Cape Town - Fears that instability will spread further through the oil-supplying Middle Eastern and North African region in North Africa have driven the oil price above 2008 levels. The civil war in Libya has halved oil production in that country. And though the regional uprisings have not spread to Saudi Arabia, the world's most important oil producer, tensions rose when Saudi troops fired rubber bullets on street protestors last week.
These events will further hasten the scramble by both the East and the Western to carve for themselves a reliable supply of oil from Africa - dubbed the last oil frontier.
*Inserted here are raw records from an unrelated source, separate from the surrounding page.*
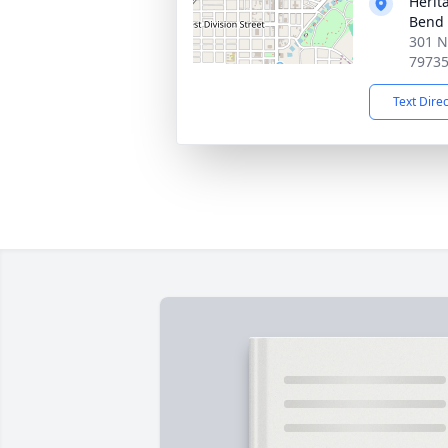
Herit
Bend
301 N
7973
Text Dire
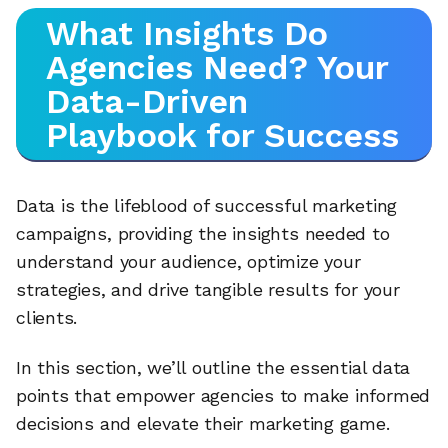
What Insights Do
Agencies Need? Your
Data-Driven
Playbook for Success
Data is the lifeblood of successful marketing
campaigns, providing the insights needed to
understand your audience, optimize your
strategies, and drive tangible results for your
clients.
In this section, we’ll outline the essential data
points that empower agencies to make informed
decisions and elevate their marketing game.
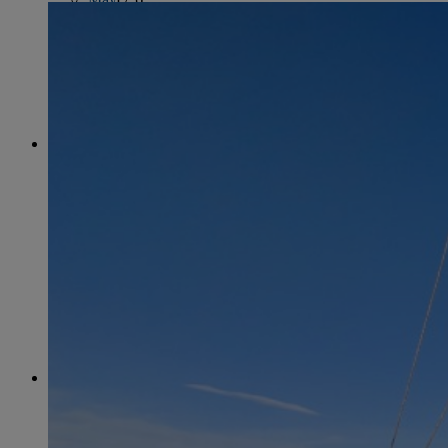
June
(86)
July
(76)
August
(79)
September
(78)
October
(91)
November
(75)
December
(84)
2024
January
(80)
February
(74)
March
(82)
April
(79)
May
(82)
June
(74)
July
(87)
August
(81)
September
(77)
October
(84)
November
(77)
December
(77)
2023
January
(71)
February
(71)
March
(91)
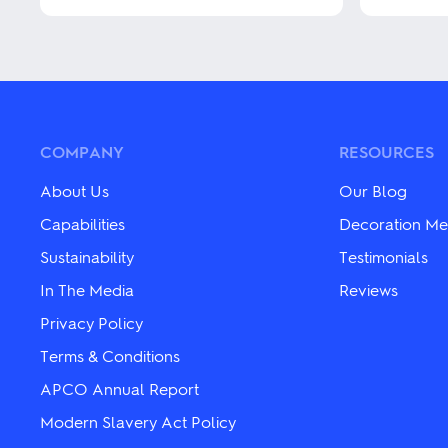
This
This
product
product
has
has
multiple
multiple
variants.
variants.
The
The
options
options
may
may
COMPANY
RESOURCES
be
be
chosen
chosen
About Us
Our Blog
on
on
the
the
Capabilities
Decoration Me
product
product
Sustainability
Testimonials
page
page
In The Media
Reviews
Privacy Policy
Terms & Conditions
APCO Annual Report
Modern Slavery Act Policy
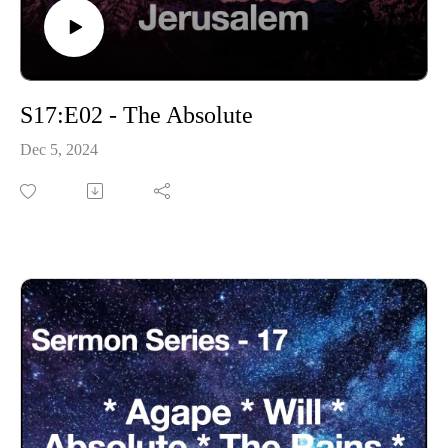
S17:E02 - The Absolute
Dec 5, 2024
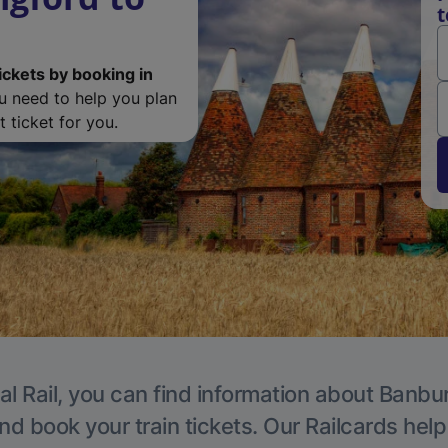
t
ickets by booking in
ou need to help you plan
 ticket for you.
al Rail, you can find information about Banbur
nd book your train tickets. Our Railcards hel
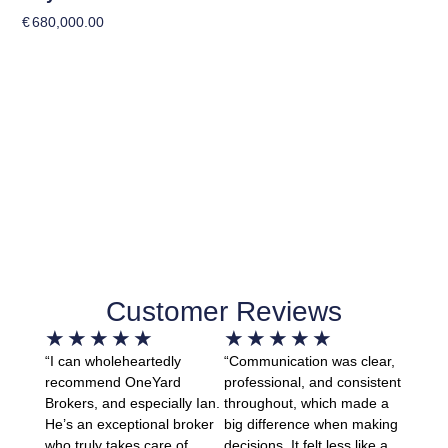
€
680,000.00
Customer Reviews
★
★
★
★
★
★
★
★
★
★
“I can wholeheartedly
“Communication was clear,
recommend OneYard
professional, and consistent
Brokers, and especially Ian.
throughout, which made a
He’s an exceptional broker
big difference when making
who truly takes care of
decisions. It felt less like a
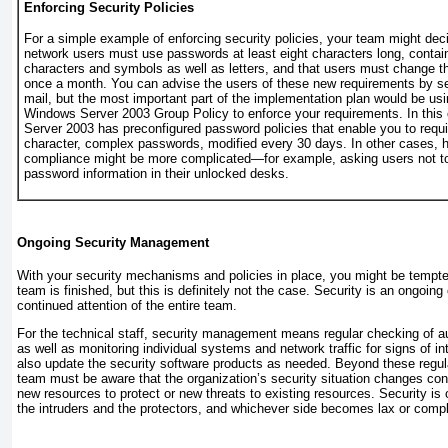
Enforcing Security Policies
For a simple example of enforcing security policies, your team might deci
network users must use passwords at least eight characters long, contai
characters and symbols as well as letters, and that users must change t
once a month. You can advise the users of these new requirements by se
mail, but the most important part of the implementation plan would be usi
Windows Server 2003 Group Policy to enforce your requirements. In thi
Server 2003 has preconfigured password policies that enable you to requir
character, complex passwords, modified every 30 days. In other cases, 
compliance might be more complicated—for example, asking users not to 
password information in their unlocked desks.
Ongoing Security Management
With your security mechanisms and policies in place, you might be tempted
team is finished, but this is definitely not the case. Security is an ongoing
continued attention of the entire team.
For the technical staff, security management means regular checking of au
as well as monitoring individual systems and network traffic for signs of i
also update the security software products as needed. Beyond these regula
team must be aware that the organization’s security situation changes con
new resources to protect or new threats to existing resources. Security i
the intruders and the protectors, and whichever side becomes lax or compl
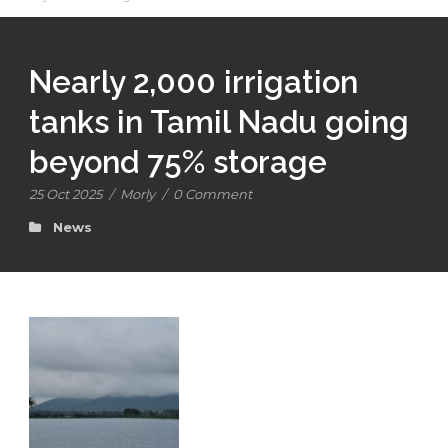
Nearly 2,000 irrigation
tanks in Tamil Nadu going
beyond 75% storage
25 Oct 2025
/
Morly
/
0 Comment
News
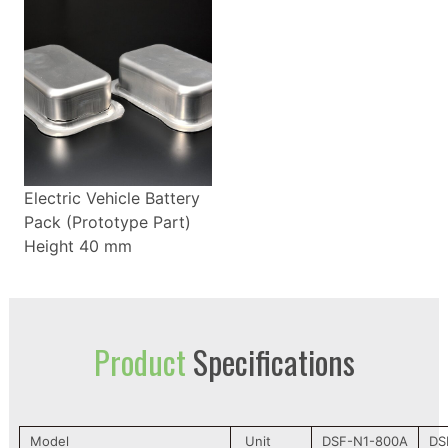
Electric Vehicle Battery
Pack (Prototype Part)
Height 40 mm
Product
Specifications
Model
Unit
DSF-N1-800A
DS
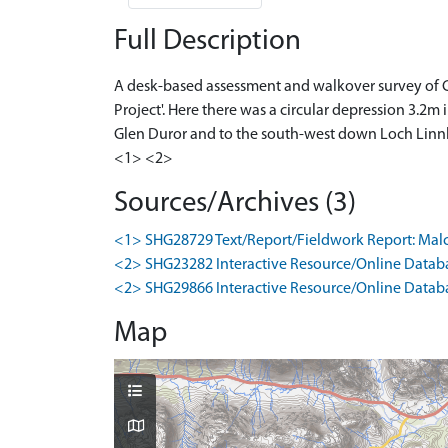
Full Description
A desk-based assessment and walkover survey of Cu
Project'. Here there was a circular depression 3.2
Glen Duror and to the south-west down Loch Linnhe
<1> <2>
Sources/Archives (3)
<1> SHG28729 Text/Report/Fieldwork Report: Malcolm,
<2> SHG23282 Interactive Resource/Online Databa
<2> SHG29866 Interactive Resource/Online Databas
Map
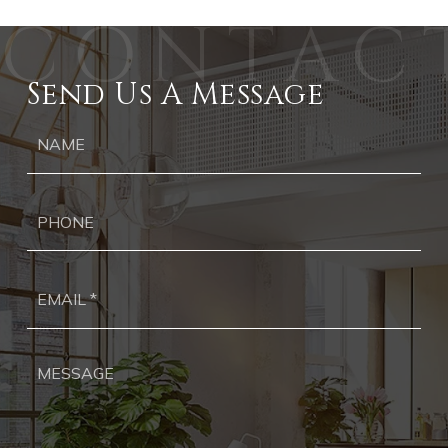
Send Us A Message
Ph
Ema
*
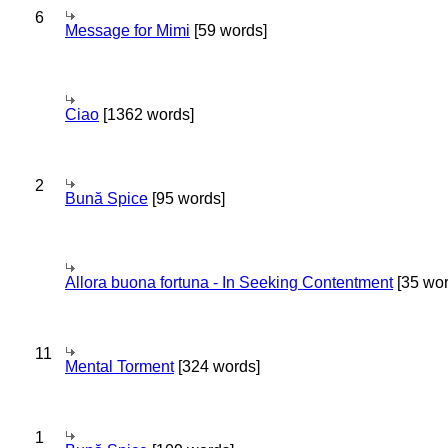
6
Message for Mimi
[59 words]
Ciao
[1362 words]
2
Bună Spice
[95 words]
Allora buona fortuna - In Seeking Contentment
[35 wor
11
Mental Torment
[324 words]
1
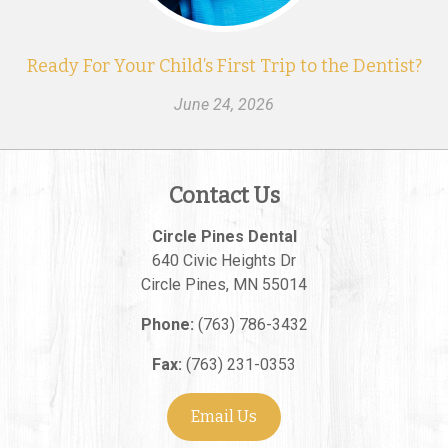
Ready For Your Child’s First Trip to the Dentist?
June 24, 2026
Contact Us
Circle Pines Dental
640 Civic Heights Dr
Circle Pines
,
MN
55014
Phone:
(763) 786-3432
Fax:
(763) 231-0353
Email Us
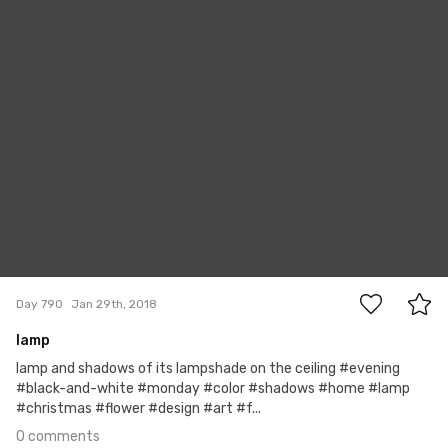
#790
0
Day 790
Jan 29th, 2018
lamp
lamp and shadows of its lampshade on the ceiling #evening
#black-and-white #monday #color #shadows #home #lamp
#christmas #flower #design #art #f...
0 comments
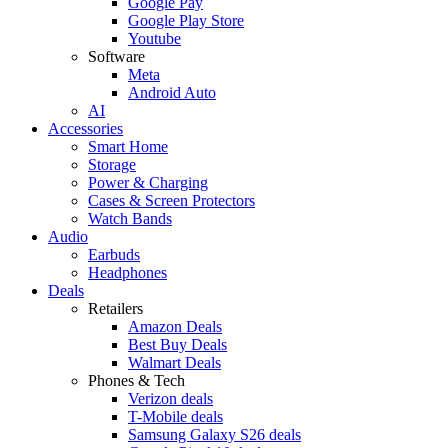
Google Pay
Google Play Store
Youtube
Software
Meta
Android Auto
AI
Accessories
Smart Home
Storage
Power & Charging
Cases & Screen Protectors
Watch Bands
Audio
Earbuds
Headphones
Deals
Retailers
Amazon Deals
Best Buy Deals
Walmart Deals
Phones & Tech
Verizon deals
T-Mobile deals
Samsung Galaxy S26 deals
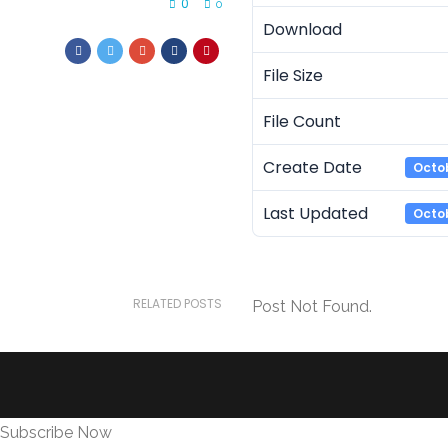
0
0
Download
File Size
File Count
Create Date
Octob
Last Updated
Octob
RELATED POSTS
Post Not Found.
Subscribe Now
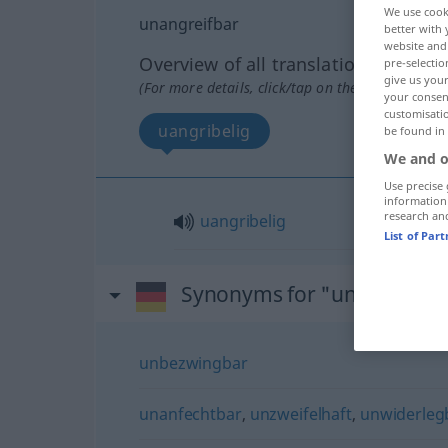
We use cook
unangreifbar
better with 
website and 
Overview of all translations
pre-selectio
give us your
(For more details, click/tap on the translation)
your consent
customisati
uangribelig
be found in
We and o
Use precise 
information
research an
uangribelig
List of Par
Synonyms for "unangreifb
unbezwingbar
unanfechtbar
,
unzweifelhaft
,
unwiderleg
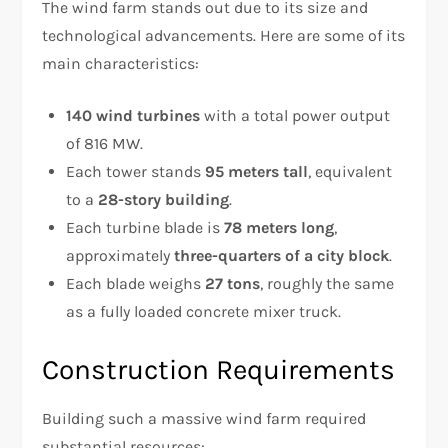
The wind farm stands out due to its size and
technological advancements. Here are some of its
main characteristics:
140 wind turbines
with a total power output
of 816 MW.
Each tower stands
95 meters tall
, equivalent
to a
28-story building
.
Each turbine blade is
78 meters long
,
approximately
three-quarters of a city block
.
Each blade weighs
27 tons
, roughly the same
as a fully loaded concrete mixer truck.
Construction Requirements
Building such a massive wind farm required
substantial resources:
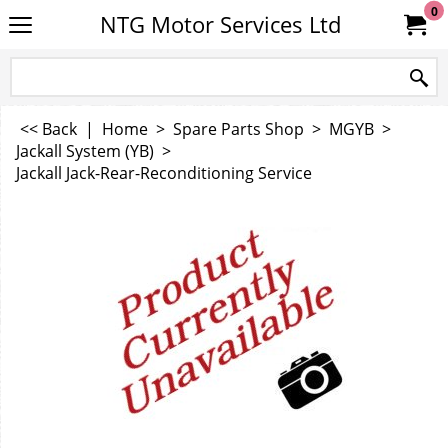
0
NTG Motor Services Ltd
<< Back
|
Home
>
Spare Parts Shop
>
MGYB
>
Jackall System (YB)
>
Jackall Jack-Rear-Reconditioning Service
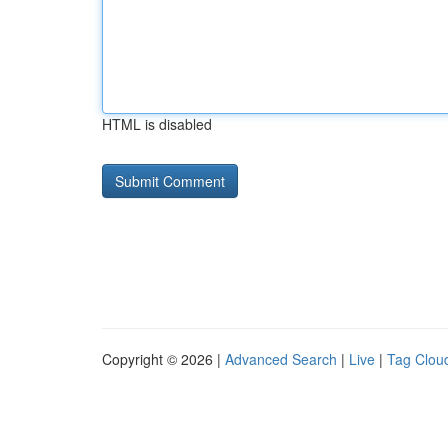
HTML is disabled
Copyright © 2026 |
Advanced Search
|
Live
|
Tag Clou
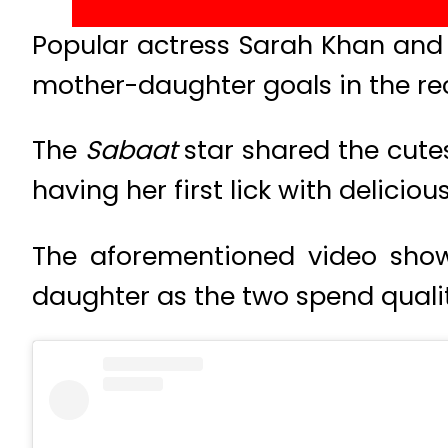
Popular actress Sarah Khan and
mother-daughter goals in the rec
The
Sabaat
star shared the cute
having her first lick with delicio
The aforementioned video show
daughter as the two spend quali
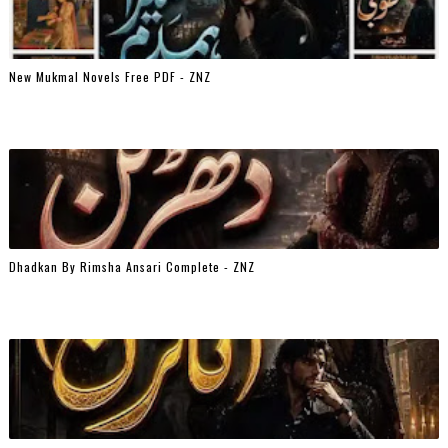
New Mukmal Novels Free PDF - ZNZ
Dhadkan By Rimsha Ansari Complete - ZNZ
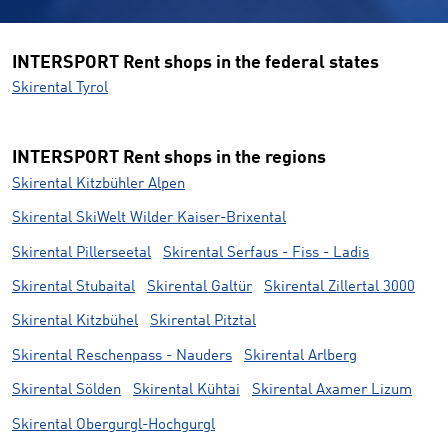
INTERSPORT Rent shops in the federal states
Skirental Tyrol
INTERSPORT Rent shops in the regions
Skirental Kitzbühler Alpen
Skirental SkiWelt Wilder Kaiser-Brixental
Skirental Pillerseetal
Skirental Serfaus - Fiss - Ladis
Skirental Stubaital
Skirental Galtür
Skirental Zillertal 3000
Skirental Kitzbühel
Skirental Pitztal
Skirental Reschenpass - Nauders
Skirental Arlberg
Skirental Sölden
Skirental Kühtai
Skirental Axamer Lizum
Skirental Obergurgl-Hochgurgl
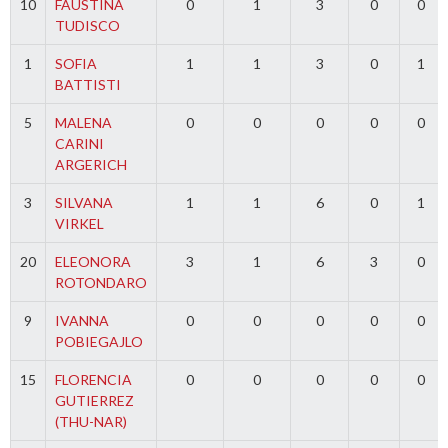
10
FAUSTINA
0
1
3
0
0
TUDISCO
1
SOFIA
1
1
3
0
1
BATTISTI
5
MALENA
0
0
0
0
0
CARINI
ARGERICH
3
SILVANA
1
1
6
0
1
VIRKEL
20
ELEONORA
3
1
6
3
0
ROTONDARO
9
IVANNA
0
0
0
0
0
POBIEGAJLO
15
FLORENCIA
0
0
0
0
0
GUTIERREZ
(THU-NAR)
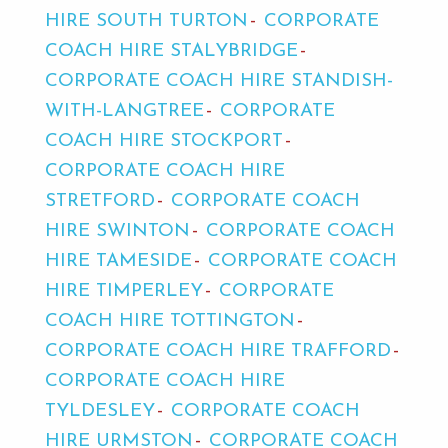
HIRE SOUTH TURTON
CORPORATE
COACH HIRE STALYBRIDGE
CORPORATE COACH HIRE STANDISH-
WITH-LANGTREE
CORPORATE
COACH HIRE STOCKPORT
CORPORATE COACH HIRE
STRETFORD
CORPORATE COACH
HIRE SWINTON
CORPORATE COACH
HIRE TAMESIDE
CORPORATE COACH
HIRE TIMPERLEY
CORPORATE
COACH HIRE TOTTINGTON
CORPORATE COACH HIRE TRAFFORD
CORPORATE COACH HIRE
TYLDESLEY
CORPORATE COACH
HIRE URMSTON
CORPORATE COACH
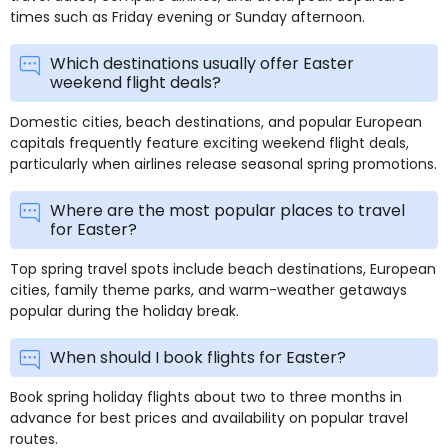
times such as Friday evening or Sunday afternoon.
Which destinations usually offer Easter
weekend flight deals?
Domestic cities, beach destinations, and popular European
capitals frequently feature exciting weekend flight deals,
particularly when airlines release seasonal spring promotions.
Where are the most popular places to travel
for Easter?
Top spring travel spots include beach destinations, European
cities, family theme parks, and warm-weather getaways
popular during the holiday break.
When should I book flights for Easter?
Book spring holiday flights about two to three months in
advance for best prices and availability on popular travel
routes.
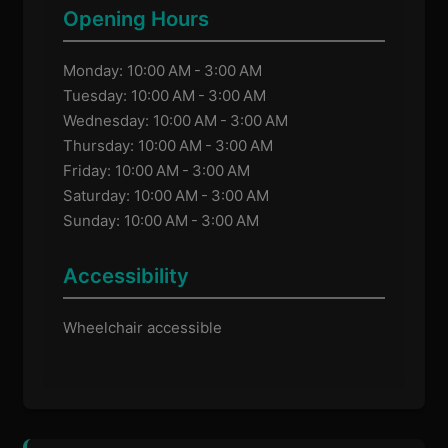
Opening Hours
Monday: 10:00 AM - 3:00 AM
Tuesday: 10:00 AM - 3:00 AM
Wednesday: 10:00 AM - 3:00 AM
Thursday: 10:00 AM - 3:00 AM
Friday: 10:00 AM - 3:00 AM
Saturday: 10:00 AM - 3:00 AM
Sunday: 10:00 AM - 3:00 AM
Accessibility
Wheelchair accessible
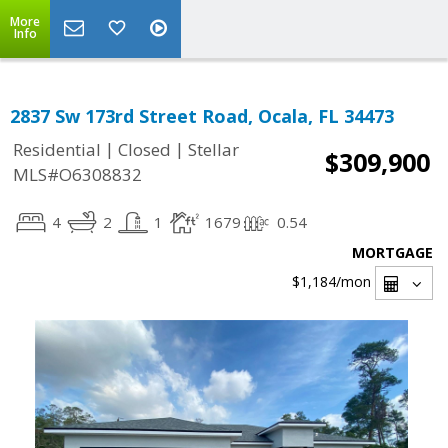
More
Info
2837 Sw 173rd Street Road, Ocala, FL 34473
|
|
Residential
Closed
Stellar
$309,900
MLS#O6308832
4
2
1
1679
0.54
MORTGAGE
$1,184
/mon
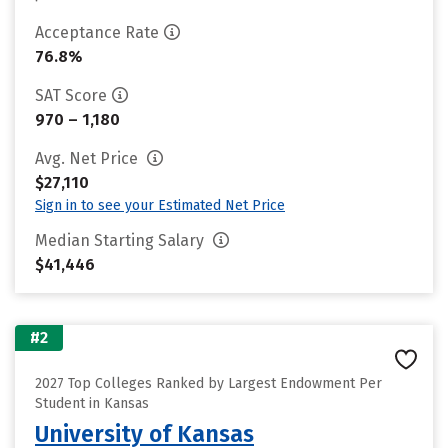
Acceptance Rate
76.8%
SAT Score
970 – 1,180
Avg. Net Price
$27,110
Sign in to see your Estimated Net Price
Median Starting Salary
$41,446
#2
2027 Top Colleges Ranked by Largest Endowment Per
Student in Kansas
University of Kansas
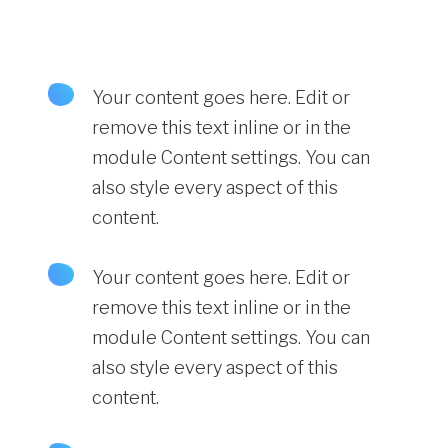
Your content goes here. Edit or
remove this text inline or in the
module Content settings. You can
also style every aspect of this
content.
Your content goes here. Edit or
remove this text inline or in the
module Content settings. You can
also style every aspect of this
content.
African oil comprises 13% of global supply, though proven reserves are just 9% of the world's known oil reserves. This is a fraction of the Middle East's 62%. "Africa is punching above her weight," Dr Duncan Clarke, oil researcher, consultant and CEO of Global Pacific and Partners SA, told delegates at the 5th annual Africa Economic Forum this week. "This is a modern scramble for resources in an energy hungry world."
In this scramble, Africa is increasingly important, particularly to the United States and China. They are, respectively, the world's biggest and third biggest (after Japan) importers of oil. The US, for example, wants a quarter of its crude imports to come from Africa within the next six years; already, Algeria, Angola and Nigeria combined supply almost 20%. China sources almost one-third of its imported oil from Africa, mostly from Angola, Sudan and Equatorial Guinea.
But the US and China are not the only ones eyeing Africa's oil. About 500 companies - from the oil majors, and state owned petrochemical firms like Petronas and SA's PetroSA to smaller exploration and drilling firms, are currently invested in Africa's oil industry. New entrants arrive every month. They are not all foreign owned either. According to Clarke, more and more African players are investing in the sector. "African private oil companies now number over 100 and come from 20 countries - a far cry from a decade ago," he says.
In parallel, oil is being discovered in more and more African countries. These include significant finds in Uganda, Ghana and Sierra Leone. Madagascar has discovered 15bn to 20bn barrels of heavy oil. And Niger will become an exporter of oil this year. There are also new discoveries in older oil and gas markets such as Nigeria and Angola. By 2030 there could be 40 African oil producers, from seven in the 1970s.
Though oil has been produced in Africa for 50 years, it is in the past decade that exploration and production has ramped up - as global oil consumption began to rise sharply. In the late 1980s Africa had about 60bn barrels of proven oil reserves. Today, Africa-wide oil reserves stand at about 120bn barrels - more than Russia's reserves.
"Africa stands at the beginning of a vast opportunity," says Clarke. "One that could drag her into a modern economy." Oil, far from being a curse, could actually save Africa, he says.
That is a bold statement in a continent that has failed to convert its oil wealth into meaningful social change for her people. To date no African nation has developed its people, infrastructure and economy on the back of its oil wealth. The converse is true and Nigeria is a prime example. Though that country has generated oil revenues in excess of US$350bn since independence, income has fallen by 1.5% per person per year, for the past 30 years.
Gabon, which produces 300 000 barrels per day and has one of the highest GDP rates per capita in Africa, has 60% of its population living on less than $1 per day.
Tony Hawkins, a professor at the graduate School of Management Zimbabwe, argues that oil is a "corrupting substance". Far from putting the oil wealth to effective public use, as has been done in Scandinavia, Alaska and the Gulf, Africa's oil bounty has seen her people grow poorer and their leaders richer.
An economy based purely on oil exports is not sustainable. "Eventually commodity super cycles must come to an end," he says. "African countries need to diversify their economies and grow their consumer base - the oil industry does not create jobs. "
Clarke is not ignorant of these facts. But governance is improving and democracy is spreading - even if it is haphazardly. The oil and gas landscape is changing fast. More companies enter the continent each year, and investment commitments and numbers of projects executed are rising - these generate secondary industries.
"I think competition will intensify over time as more players compete and the foreign state oil companies add to the overall portfolio."
The opportunities do not end there. Another growth area lies in gas. Clarke says with 500trn cubic feet of gas now proven in Africa, the continent's total hydrocarbon reserves stand at about 250bn barrels of oil equivalent. "The future for gas is very strong, with more reserve growth, discoveries and markets being developed, as well as exports to Europe and within Africa," Clarke says.
This bodes well for Africa's economic development - as long as the oil wealth is used constructively to develop infrastructure and unrelated industries. And if it's used to finance short-term consumption? Then nothing changes.